Foreign Policy Blogs

Lessons From a Talk on Religious Education and Pluralism in Pakistan at the Wilson Center

I recently had the pleasure of attending an excellent talk at the Woodrow Wilson Center in Washington D.C. on the way religious education structures pluralism in Pakistan.  Matthew Nelson, a Lecturer at SOAS, University of London and a Fellow at the Wilson Center, offered a deeply interesting discussion on ways to think about religious “madrasa” education in Pakistan. His research and the questions they raise should serve as a study syllabus for anyone  interested in the development of pluralism in Pakistan. (Please find an executive summary of the talk here.)

Nelson’s work suggests what everyone in Pakistan–the Muslim world, entire perhaps– already knows: madrasa or Islamic education is ubiquitous and popular in Pakistan.  Nelson argues that how one is educated impacts how one thinks about politics and society.  Hence, that nearly every child in Pakistan receives some mix of public or private and religious education is likely to structure the content of public values in Pakistan.  So it is very important that Pakistan watchers get right how the education system is structured in Pakistan. Mechanically holding opinions that are popularly spun and then driving through policy based on those opinions will not do.

Interestingly, Nelson’s research does not confirm widely held beliefs about the so-perceived link between madrasa education and terrorism. Being so overwhelmingly popular, religious education in Pakistan is encountered in terms little different than mother’s milk and as such can’t be source of trouble for democrats in Pakistan and the West alike.  Consider: if religious education were a real and troubling source of intolerance the widely popular consumption of that knowledge would have triggered far more numerous terrorist events than have been reported over the last few years.  This, even though there are certainly some madrasas that are churning mills of intolerant values and practices.

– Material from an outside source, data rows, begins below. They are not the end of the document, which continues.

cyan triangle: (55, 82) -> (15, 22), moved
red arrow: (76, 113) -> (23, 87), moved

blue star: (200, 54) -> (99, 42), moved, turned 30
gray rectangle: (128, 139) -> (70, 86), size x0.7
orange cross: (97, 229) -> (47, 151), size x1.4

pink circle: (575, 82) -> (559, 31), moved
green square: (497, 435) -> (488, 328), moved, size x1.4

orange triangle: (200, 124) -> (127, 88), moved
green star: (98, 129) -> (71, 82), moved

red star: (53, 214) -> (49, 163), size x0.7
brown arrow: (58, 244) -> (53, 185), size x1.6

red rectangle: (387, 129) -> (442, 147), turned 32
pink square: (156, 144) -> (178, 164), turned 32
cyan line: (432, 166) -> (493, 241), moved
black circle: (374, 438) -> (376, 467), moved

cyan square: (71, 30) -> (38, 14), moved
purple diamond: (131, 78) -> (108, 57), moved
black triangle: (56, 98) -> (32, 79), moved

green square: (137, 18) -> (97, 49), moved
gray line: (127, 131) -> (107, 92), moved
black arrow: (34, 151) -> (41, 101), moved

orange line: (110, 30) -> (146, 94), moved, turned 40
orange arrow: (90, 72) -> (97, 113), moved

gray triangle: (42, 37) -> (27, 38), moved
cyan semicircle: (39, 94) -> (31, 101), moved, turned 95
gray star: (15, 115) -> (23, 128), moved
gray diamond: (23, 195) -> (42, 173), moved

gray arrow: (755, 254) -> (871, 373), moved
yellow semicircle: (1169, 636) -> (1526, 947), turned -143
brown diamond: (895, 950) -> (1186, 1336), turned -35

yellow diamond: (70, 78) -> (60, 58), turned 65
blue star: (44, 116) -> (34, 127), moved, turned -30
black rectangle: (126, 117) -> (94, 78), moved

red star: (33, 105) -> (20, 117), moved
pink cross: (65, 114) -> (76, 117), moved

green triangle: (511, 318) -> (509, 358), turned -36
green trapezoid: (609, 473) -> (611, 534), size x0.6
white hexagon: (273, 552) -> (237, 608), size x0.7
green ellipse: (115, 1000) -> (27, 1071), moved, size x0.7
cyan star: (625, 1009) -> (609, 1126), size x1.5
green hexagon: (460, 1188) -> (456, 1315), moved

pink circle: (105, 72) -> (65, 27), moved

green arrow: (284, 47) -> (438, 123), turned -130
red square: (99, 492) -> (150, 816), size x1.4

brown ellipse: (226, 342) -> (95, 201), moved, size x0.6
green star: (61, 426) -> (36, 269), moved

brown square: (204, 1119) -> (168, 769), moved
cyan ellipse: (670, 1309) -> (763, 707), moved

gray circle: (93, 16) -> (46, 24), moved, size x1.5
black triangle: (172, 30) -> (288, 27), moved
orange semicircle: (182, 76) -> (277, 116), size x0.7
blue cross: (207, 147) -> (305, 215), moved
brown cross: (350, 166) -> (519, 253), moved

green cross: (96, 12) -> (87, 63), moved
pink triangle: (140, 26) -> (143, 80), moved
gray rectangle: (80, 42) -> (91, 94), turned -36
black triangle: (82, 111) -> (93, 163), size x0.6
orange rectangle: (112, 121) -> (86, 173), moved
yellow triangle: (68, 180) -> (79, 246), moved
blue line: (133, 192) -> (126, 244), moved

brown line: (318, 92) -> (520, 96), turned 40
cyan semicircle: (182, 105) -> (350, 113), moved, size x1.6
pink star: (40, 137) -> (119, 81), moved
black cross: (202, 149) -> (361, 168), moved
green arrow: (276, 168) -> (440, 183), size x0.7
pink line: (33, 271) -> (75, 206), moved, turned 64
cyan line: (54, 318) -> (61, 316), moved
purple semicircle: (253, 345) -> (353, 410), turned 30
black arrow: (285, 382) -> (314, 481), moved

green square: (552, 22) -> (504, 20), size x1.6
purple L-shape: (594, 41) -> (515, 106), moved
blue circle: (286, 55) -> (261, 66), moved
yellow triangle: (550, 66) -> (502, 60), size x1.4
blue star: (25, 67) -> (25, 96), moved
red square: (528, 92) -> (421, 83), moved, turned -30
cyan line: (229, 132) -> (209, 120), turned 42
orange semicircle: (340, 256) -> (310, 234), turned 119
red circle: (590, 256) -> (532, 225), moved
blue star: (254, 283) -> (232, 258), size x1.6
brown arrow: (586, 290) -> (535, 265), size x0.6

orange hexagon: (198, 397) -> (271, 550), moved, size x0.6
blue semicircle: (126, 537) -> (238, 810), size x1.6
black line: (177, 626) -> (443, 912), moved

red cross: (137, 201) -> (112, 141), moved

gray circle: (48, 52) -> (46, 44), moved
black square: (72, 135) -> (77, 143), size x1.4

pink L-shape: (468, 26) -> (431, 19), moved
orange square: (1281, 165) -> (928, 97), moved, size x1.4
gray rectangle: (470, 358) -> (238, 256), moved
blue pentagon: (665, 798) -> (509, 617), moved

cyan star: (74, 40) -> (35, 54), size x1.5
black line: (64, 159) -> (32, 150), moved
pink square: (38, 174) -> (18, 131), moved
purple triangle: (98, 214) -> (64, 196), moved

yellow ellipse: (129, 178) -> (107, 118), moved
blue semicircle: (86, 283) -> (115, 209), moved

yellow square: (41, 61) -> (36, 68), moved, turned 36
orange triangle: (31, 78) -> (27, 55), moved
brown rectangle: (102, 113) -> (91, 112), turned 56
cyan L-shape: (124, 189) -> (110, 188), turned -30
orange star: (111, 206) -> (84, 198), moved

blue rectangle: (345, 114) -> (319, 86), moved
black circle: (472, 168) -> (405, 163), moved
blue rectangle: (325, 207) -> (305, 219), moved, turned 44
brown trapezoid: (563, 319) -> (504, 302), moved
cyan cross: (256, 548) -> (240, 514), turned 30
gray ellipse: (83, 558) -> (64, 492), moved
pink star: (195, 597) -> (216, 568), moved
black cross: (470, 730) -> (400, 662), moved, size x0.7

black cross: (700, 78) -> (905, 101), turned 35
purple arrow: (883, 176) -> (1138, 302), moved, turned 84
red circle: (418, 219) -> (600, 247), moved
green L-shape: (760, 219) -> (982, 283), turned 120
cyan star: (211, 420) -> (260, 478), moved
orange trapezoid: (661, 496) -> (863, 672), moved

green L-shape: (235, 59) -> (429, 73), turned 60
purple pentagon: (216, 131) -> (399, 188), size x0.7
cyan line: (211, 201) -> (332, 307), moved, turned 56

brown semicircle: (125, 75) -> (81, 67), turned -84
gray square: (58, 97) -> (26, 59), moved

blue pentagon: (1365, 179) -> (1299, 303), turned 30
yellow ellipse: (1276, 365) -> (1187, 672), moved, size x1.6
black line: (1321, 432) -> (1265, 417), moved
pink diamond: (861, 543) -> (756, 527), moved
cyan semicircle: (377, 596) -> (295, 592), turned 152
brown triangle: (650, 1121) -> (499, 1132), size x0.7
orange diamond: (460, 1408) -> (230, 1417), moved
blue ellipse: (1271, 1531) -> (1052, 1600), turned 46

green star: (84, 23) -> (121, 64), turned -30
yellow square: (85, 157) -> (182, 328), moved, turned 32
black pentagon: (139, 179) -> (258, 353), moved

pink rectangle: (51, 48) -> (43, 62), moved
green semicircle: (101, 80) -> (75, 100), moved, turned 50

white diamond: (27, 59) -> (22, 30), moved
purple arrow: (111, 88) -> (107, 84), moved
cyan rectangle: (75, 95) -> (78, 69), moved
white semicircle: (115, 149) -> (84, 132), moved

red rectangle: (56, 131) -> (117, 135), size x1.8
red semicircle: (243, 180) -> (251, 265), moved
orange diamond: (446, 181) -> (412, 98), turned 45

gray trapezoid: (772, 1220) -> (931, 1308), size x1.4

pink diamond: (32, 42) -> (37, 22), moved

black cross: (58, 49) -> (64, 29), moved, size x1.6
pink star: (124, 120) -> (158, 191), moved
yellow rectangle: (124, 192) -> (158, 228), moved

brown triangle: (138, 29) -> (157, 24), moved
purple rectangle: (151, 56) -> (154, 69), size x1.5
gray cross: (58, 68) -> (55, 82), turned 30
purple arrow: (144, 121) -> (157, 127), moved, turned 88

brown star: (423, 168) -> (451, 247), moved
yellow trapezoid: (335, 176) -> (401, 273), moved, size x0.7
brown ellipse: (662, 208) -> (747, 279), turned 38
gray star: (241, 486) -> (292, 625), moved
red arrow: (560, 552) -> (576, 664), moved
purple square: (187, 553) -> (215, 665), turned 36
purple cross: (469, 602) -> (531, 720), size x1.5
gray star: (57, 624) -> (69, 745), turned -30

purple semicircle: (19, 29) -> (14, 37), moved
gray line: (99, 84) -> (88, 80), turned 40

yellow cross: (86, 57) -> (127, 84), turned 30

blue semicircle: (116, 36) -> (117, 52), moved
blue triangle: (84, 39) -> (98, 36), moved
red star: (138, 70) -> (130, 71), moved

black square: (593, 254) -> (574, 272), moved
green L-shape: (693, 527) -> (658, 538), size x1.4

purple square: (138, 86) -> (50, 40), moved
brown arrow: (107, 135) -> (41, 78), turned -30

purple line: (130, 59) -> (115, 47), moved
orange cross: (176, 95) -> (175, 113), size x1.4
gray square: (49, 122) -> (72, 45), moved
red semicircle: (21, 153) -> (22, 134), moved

Nelson’s research suggests that the trouble with rampant intolerance and group specific exclusion in Pakistan, against say, the Ahmedis and Christians, lies in public education in Pakistan, structured as it has been to defend Pakistan against some phantom enemy against which it seems to lose in real time, in the real world.  Thanks to this decades long enmity the state education system has unified all Muslims and their differences to combat, in principle, the threat from the East, India. Given the rather intolerant group oriented premises and principles of inclusion and exclusion, little wonder then that pluralism of value hasn’t taken hold in Pakistan.

Hence, policy makers interested in some positive solution to germinate tolerance and pluralism would do well to look into public school education and middling private schools.  In particular they’d do well to focus attention on text books, which have preached a story of political demonization against all non-Muslims, while spinning a fairy tale about majoritarian Islamic unity in Pakistan.  For now, one might well advise some policy makers, leave aside the laser-directed attention on madrasas. Concentrate instead on pushing through and publishing a more tolerant and all-inclusive curriculum in Pakistan’s schools.